Published November 17, 2014
It was the people who forced President Hosni Mubarak from power, but it is the generals who are in charge now. Egypt's 18-day uprising produced a military coup that crept into being over many days — its seeds planted early in the crisis by Mubarak himself.
The telltale signs of a coup in the making began to surface soon after Mubarak ordered the army out on the streets to restore order after days of deadly clashes between protesters and security forces in Cairo and much of the rest of the Arab nation.
"This is in fact the military taking over power," said political analyst Diaa Rashwan after Mubarak stepped down and left the reins of power to the armed forces. "It is direct involvement by the military in authority and to make Mubarak look like he has given up power."
Army troops backed by tanks and armored fighting vehicles were given a hero's welcome by the protesters angry over brutal treatment by the police. The goodwill was reciprocated when the military vowed not to use force against protesters, a move that set them apart from the much-hated police who operated with near impunity under Mubarak.
The generals adopted a go-slow approach, offering Egyptians carefully weighed hints that it was calling the shots. They issued statements describing the protesters' demands as "legitimate" and made halfhearted calls on the demonstrators to go home and allow normal life to resume.
Rather than quit the protests, the demonstrators turned out in ever greater numbers. Mubarak offered one concession after another, but they all fell short of the protesters' demands that he immediately leave.
The military was clearly torn between its loyalty to the regime and the millions of protesters. Mubarak is one of their own, a former air force commander and a hero of the 1973 Arab-Israeli war.
But as the president continued to defy the growing crowds and cling to power, the Egyptian army moved more definitively toward seizing control for the first time in some 60 years.

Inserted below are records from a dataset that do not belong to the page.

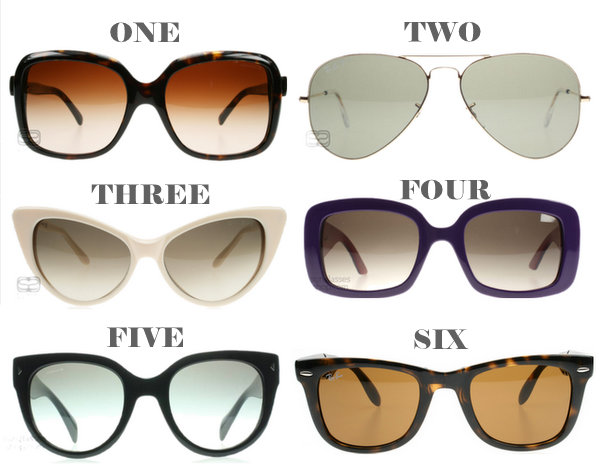 Where is `dark brown frames`? This screenshot has height=468, width=600. dark brown frames is located at coordinates (424, 385). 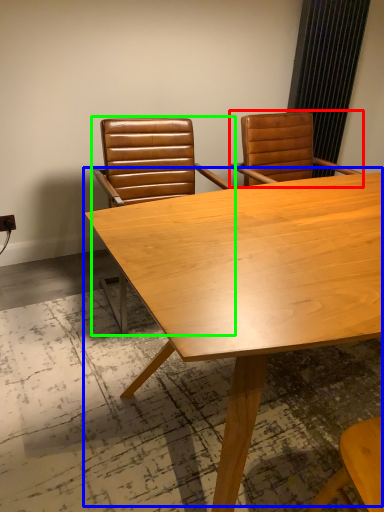 Question: Considering the real-world distances, which object is farthest from chair (highlighted by a red box)? table (highlighted by a blue box) or chair (highlighted by a green box)?

Choices:
 (A) table
 (B) chair

Answer: (A) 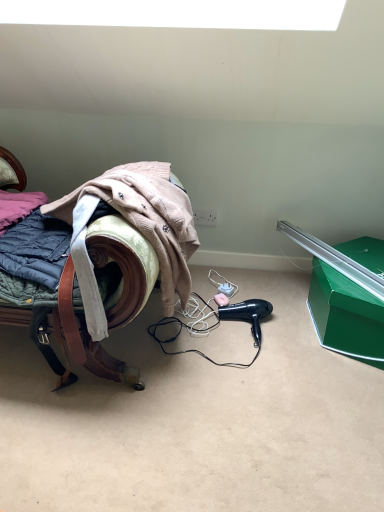 Question: Do you think green cardboard box at lower right is within velvet green suitcase at left, or outside of it?

Choices:
 (A) inside
 (B) outside

Answer: (B)

Question: Is green cardboard box at lower right to the left or to the right of velvet green suitcase at left in the image?

Choices:
 (A) left
 (B) right

Answer: (B)

Question: Based on their relative distances, which object is farther from the velvet green suitcase at left?

Choices:
 (A) black plastic hair dryer at lower center
 (B) green cardboard box at lower right

Answer: (B)

Question: Based on their relative distances, which object is nearer to the black plastic hair dryer at lower center?

Choices:
 (A) velvet green suitcase at left
 (B) green cardboard box at lower right

Answer: (B) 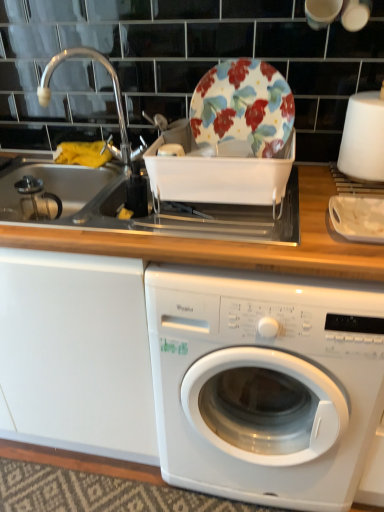 Question: Is brushed metal sink at left bigger than white glossy washing machine at center?

Choices:
 (A) yes
 (B) no

Answer: (B)

Question: From a real-world perspective, is brushed metal sink at left positioned over white glossy washing machine at center based on gravity?

Choices:
 (A) no
 (B) yes

Answer: (B)

Question: From the image's perspective, is brushed metal sink at left below white glossy washing machine at center?

Choices:
 (A) yes
 (B) no

Answer: (B)

Question: Would you say brushed metal sink at left contains white glossy washing machine at center?

Choices:
 (A) yes
 (B) no

Answer: (B)

Question: Considering the relative positions of brushed metal sink at left and white glossy washing machine at center in the image provided, is brushed metal sink at left to the left of white glossy washing machine at center from the viewer's perspective?

Choices:
 (A) no
 (B) yes

Answer: (B)

Question: Is the position of brushed metal sink at left less distant than that of white glossy washing machine at center?

Choices:
 (A) no
 (B) yes

Answer: (A)

Question: Is white plastic container at right smaller than white glossy washing machine at center?

Choices:
 (A) yes
 (B) no

Answer: (A)

Question: Can you confirm if white plastic container at right is positioned to the left of white glossy washing machine at center?

Choices:
 (A) no
 (B) yes

Answer: (A)

Question: Is white plastic container at right outside white glossy washing machine at center?

Choices:
 (A) yes
 (B) no

Answer: (A)

Question: Is white plastic container at right wider than white glossy washing machine at center?

Choices:
 (A) yes
 (B) no

Answer: (B)

Question: Does white plastic container at right appear on the right side of white glossy washing machine at center?

Choices:
 (A) yes
 (B) no

Answer: (A)

Question: Can you confirm if white plastic container at right is shorter than white glossy washing machine at center?

Choices:
 (A) no
 (B) yes

Answer: (B)

Question: Considering the relative positions of floral-patterned ceramic plate at upper center and white plastic container at right in the image provided, is floral-patterned ceramic plate at upper center in front of white plastic container at right?

Choices:
 (A) no
 (B) yes

Answer: (A) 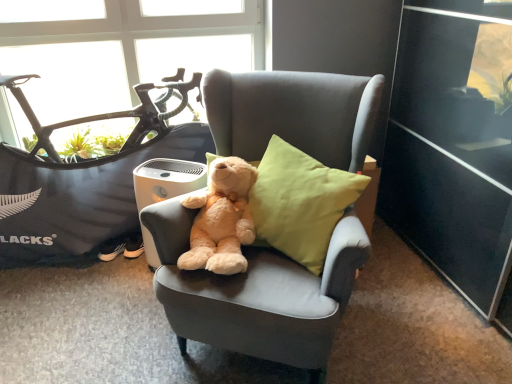 This screenshot has height=384, width=512. Identify the location of spots to the right of soft gray fabric chair at center. (415, 313).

Thursday brought the surprise announcement that the armed forces' highest executive body, the Supreme Council of the Armed Forces, was in "permanent session" — meaning that it was on a war footing.
State TV showed Defense Minister Hussein Tantawi presiding over a table seating some two dozen stern faced generals in combat fatigues — but no sign of commander in chief Mubarak. His newly appointed vice president, former army general and intelligence chief Omar Suleiman, was not there either — indicating a rift between the civilian and military leadership.

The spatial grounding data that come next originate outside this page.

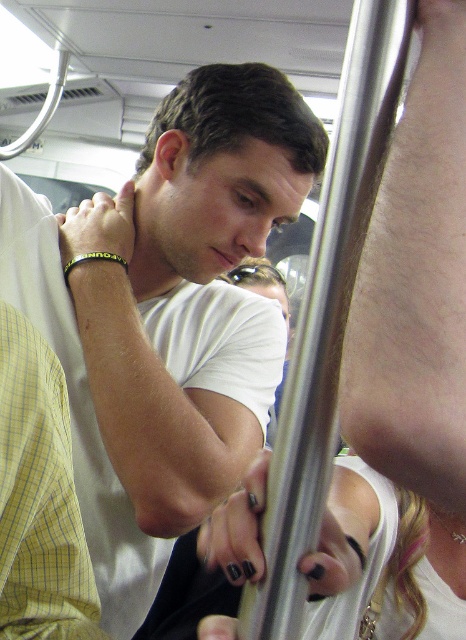 Looking at this image, you are standing at point A and want to move to point B in the subway scene. The coordinates for point A are point (109, 253) and point B are point (116, 227). According to the scene description, which point is closer to you?

Point (109, 253) is closer to you than point (116, 227) because the latter is behind the former. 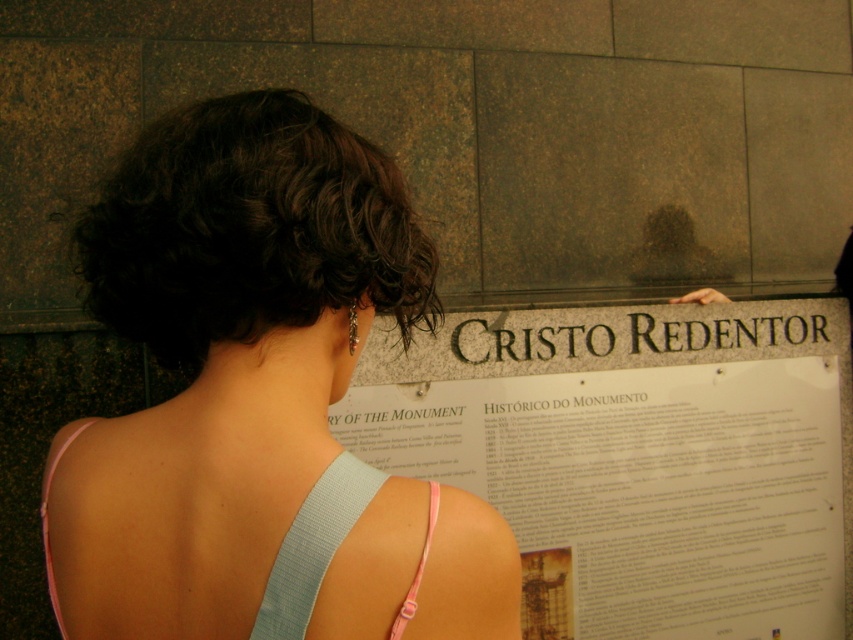 You are an event planner trying to place a decorative banner on the wall near the light blue fabric dress at center. Based on the coordinates provided, where should you position the banner relative to the dress?

The light blue fabric dress at center is located at point 0.853 on the x and 0.368 on the y axis. To place the banner near it, position the banner at coordinates close to these values on the wall. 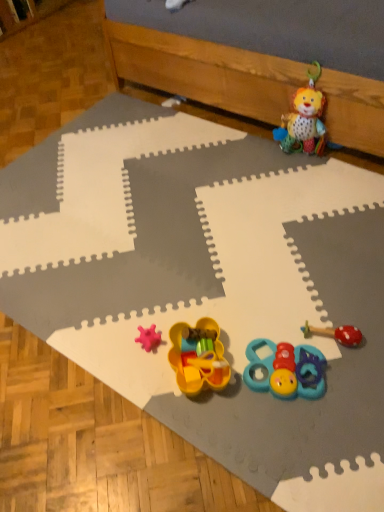 This screenshot has height=512, width=384. In order to click on free spot to the left of plush fabric lion at upper right, the 4th toy in the front-to-back sequence in this screenshot , I will do `click(255, 157)`. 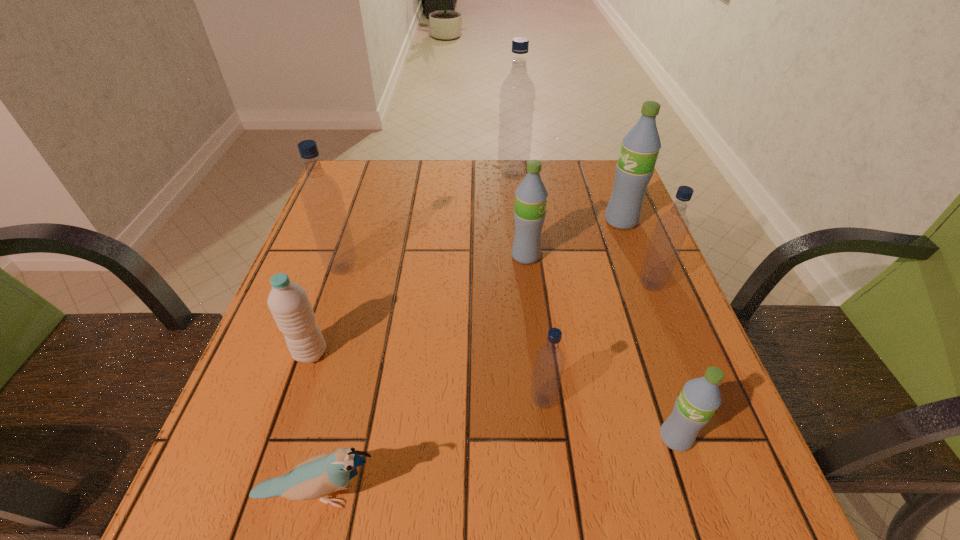 The height and width of the screenshot is (540, 960). Find the location of `vacant space that's between the rightmost blue water bottle and the leftmost blue water bottle`. vacant space that's between the rightmost blue water bottle and the leftmost blue water bottle is located at coordinates (496, 276).

Identify the location of vacant space that's between the leftmost green water bottle and the second biggest blue water bottle. The image size is (960, 540). (434, 262).

The width and height of the screenshot is (960, 540). I want to click on vacant area between the shortest object and the third smallest blue water bottle, so click(x=330, y=382).

Where is `vacant space that's between the white water bottle and the seventh farthest water bottle`? This screenshot has height=540, width=960. vacant space that's between the white water bottle and the seventh farthest water bottle is located at coordinates (426, 376).

Select which object appears as the third closest to the nearest blue water bottle. Please provide its 2D coordinates. Your answer should be formatted as a tuple, i.e. [(x, y)], where the tuple contains the x and y coordinates of a point satisfying the conditions above.

[(671, 229)]

Where is `object that can be found as the fifth closest to the bird`? object that can be found as the fifth closest to the bird is located at coordinates (531, 195).

Where is `water bottle that stands as the fourth closest to the smallest green water bottle`? Image resolution: width=960 pixels, height=540 pixels. water bottle that stands as the fourth closest to the smallest green water bottle is located at coordinates (640, 147).

Select which water bottle is the third closest to the third smallest blue water bottle. Please provide its 2D coordinates. Your answer should be formatted as a tuple, i.e. [(x, y)], where the tuple contains the x and y coordinates of a point satisfying the conditions above.

[(517, 94)]

This screenshot has height=540, width=960. In order to click on the closest blue water bottle to the second biggest green water bottle in this screenshot , I will do `click(671, 229)`.

Identify the location of blue water bottle that stands as the third closest to the blue bird. The width and height of the screenshot is (960, 540). (671, 229).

A statement, tellingly referred to as "communique number 1" — phrasing that in the Arab world suggests a coup — made no mention of Mubarak or Suleiman.
The council, it said, met to "discuss what measures and arrangements could be taken to safeguard the homeland and its achievements and the aspirations of the great Egyptian people."

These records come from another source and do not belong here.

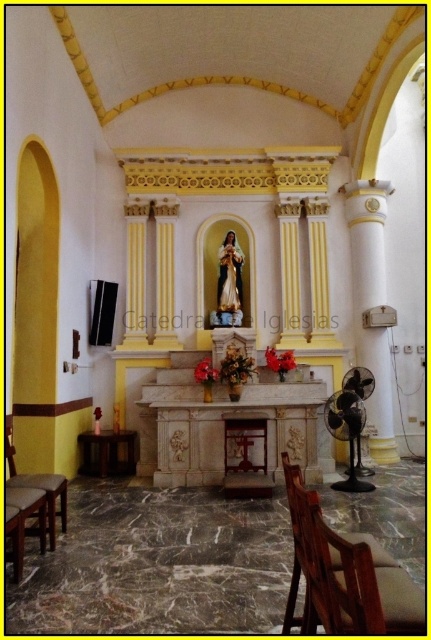 You are standing in the church and need to sit down. You see a wooden chair at lower right and a black plastic fan at lower right. Which object is closer to you?

The wooden chair at lower right is positioned over the black plastic fan at lower right, meaning it is closer to you.

You are a visitor standing at the entrance of the church and want to sit down. You see a wooden chair at lower right and a black plastic fan at lower right. Which object is shorter and thus more suitable for sitting?

Result: The wooden chair at lower right is not as tall as the black plastic fan at lower right, so the wooden chair at lower right is shorter and more suitable for sitting.

You are a maintenance worker needing to reach the black plastic fan at lower right and the brown leather chair at lower left. You have a ladder that is 3.5 meters long. Can you use this ladder to reach both objects without moving it?

The distance between the black plastic fan at lower right and brown leather chair at lower left is 3.49 meters, so the ladder is just slightly longer than the distance. However, ladders are not typically used to span between two objects as they need to be placed against a stable surface. Therefore, the ladder cannot be used to reach both objects without moving it. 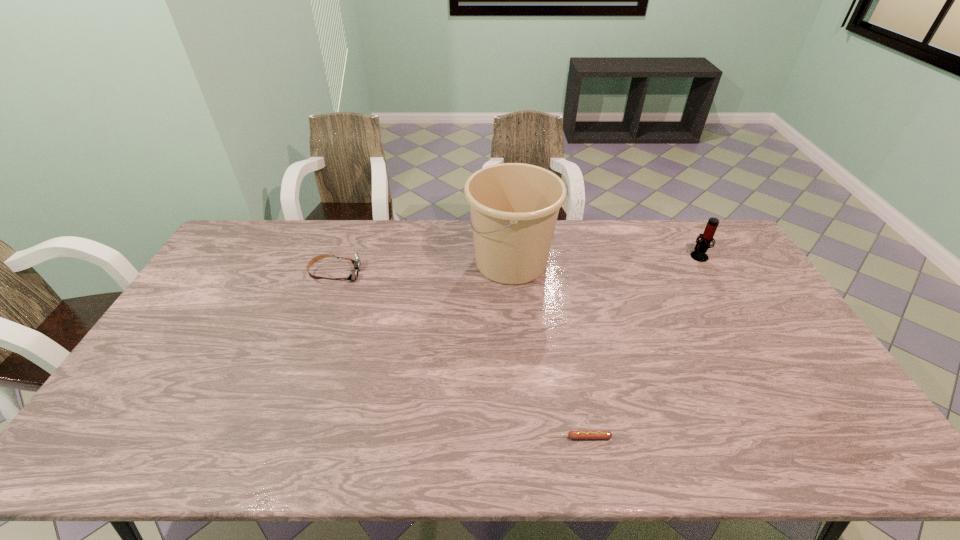 In order to click on object that is the closest to the leftmost object in this screenshot , I will do `click(514, 207)`.

You are a GUI agent. You are given a task and a screenshot of the screen. Output one action in this format:
    pyautogui.click(x=<x>, y=<y>)
    Task: Click on the free spot that satisfies the following two spatial constraints: 1. on the front side of the nearest object; 2. on the left side of the tallest object
    
    Given the screenshot: What is the action you would take?
    pyautogui.click(x=525, y=437)

In order to click on free location that satisfies the following two spatial constraints: 1. on the back side of the bucket; 2. on the right side of the microphone in this screenshot , I will do `click(511, 255)`.

Locate an element on the screen. This screenshot has height=540, width=960. free space that satisfies the following two spatial constraints: 1. on the front-facing side of the shortest object; 2. on the left side of the third tallest object is located at coordinates (275, 437).

At what (x,y) coordinates should I click in order to perform the action: click on free space that satisfies the following two spatial constraints: 1. on the front-facing side of the leftmost object; 2. on the left side of the shortest object. Please return your answer as a coordinate pair (x, y). The height and width of the screenshot is (540, 960). Looking at the image, I should click on (275, 437).

You are a GUI agent. You are given a task and a screenshot of the screen. Output one action in this format:
    pyautogui.click(x=<x>, y=<y>)
    Task: Click on the free location that satisfies the following two spatial constraints: 1. on the front-facing side of the nearest object; 2. on the right side of the second shortest object
    The image size is (960, 540).
    Given the screenshot: What is the action you would take?
    pyautogui.click(x=275, y=437)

Translation: The generals are in charge, not Mubarak, not Suleiman nor the Cabinet.
The communique set the stage for what the crowds of demonstrators expected would be Mubarak's resignation Thursday night. Instead, Mubarak announced he would stay in office and hand over power to Suleiman, who told protesters to go home and stop watching foreign news reports.
The protesters were furious — and so were the generals.
"Both of last night's addresses by Mubarak and Suleiman were in defiance of the armed forces," Maj. Gen. Safwat el-Zayat, a former senior official of Egypt's General Intelligence, told al-Ahram Online, the Internet edition of Egypt's leading daily, on Friday.
Protest leaders pleaded for the military to take over after Mubarak's speech, saying the country would explode until the army intervened.
If Mubarak had stepped down, handing Suleiman his presidential powers in line with the constitution would have kept his regime largely intact after he had gone, something that would have left the protesters unhappy.
In contrast, a military coup would provide a clean break with a regime they hated for so long, opening up a wide range of possibilities — suspending the constitution that many protesters saw as tailored to keep Mubarak in office and dissolving a parliament formed by an election marred by widespread fraud. A coup seemed to be the best way forward.
The first official word the protesters received from the generals on Friday, however, was discouraging.
A second military communique contained what appeared to be a reluctant endorsement of Mubarak's blueprint for a way out of the crisis, though it also projected the military as the ultimate guarantor of the country's highest interests. El-Zayat said the language in the statement was an attempt to avoid an open conflict.
Later Friday, with millions out on the streets demanding that he step down, Mubarak finally did just that. He may have been denied the chance to announce his own departure — say goodbye to the people he had ruled for nearly 30 years. Suleiman announced the decision for him.
Alternatively, he may have not wanted to go on television to say he was stepping down after less than 24 hours after insisting to serve out the remaining seven months of his current term.
It was a humiliating end.
Keeping up appearances, The military later issued a third military statement praising Mubarak as a leader who has done much to his country. It hinted that the military would not be in power for long, saying the armed forces were not a substitute for a legitimate administration. But it gave no clue as to what its plans are.
"The truth is that even the senior military now at the top of the power structure under Mubarak almost certainly have no clear idea of what happens next," Anthony Cordesman of the Washington-based Center for Strategic and International Studies, wrote in a commentary on Thursday. "It will be days before anyone know how well the transition will function, who goes and who stays, and how stable the result really is."
Hendawi is the AP chief of bureau in Cairo.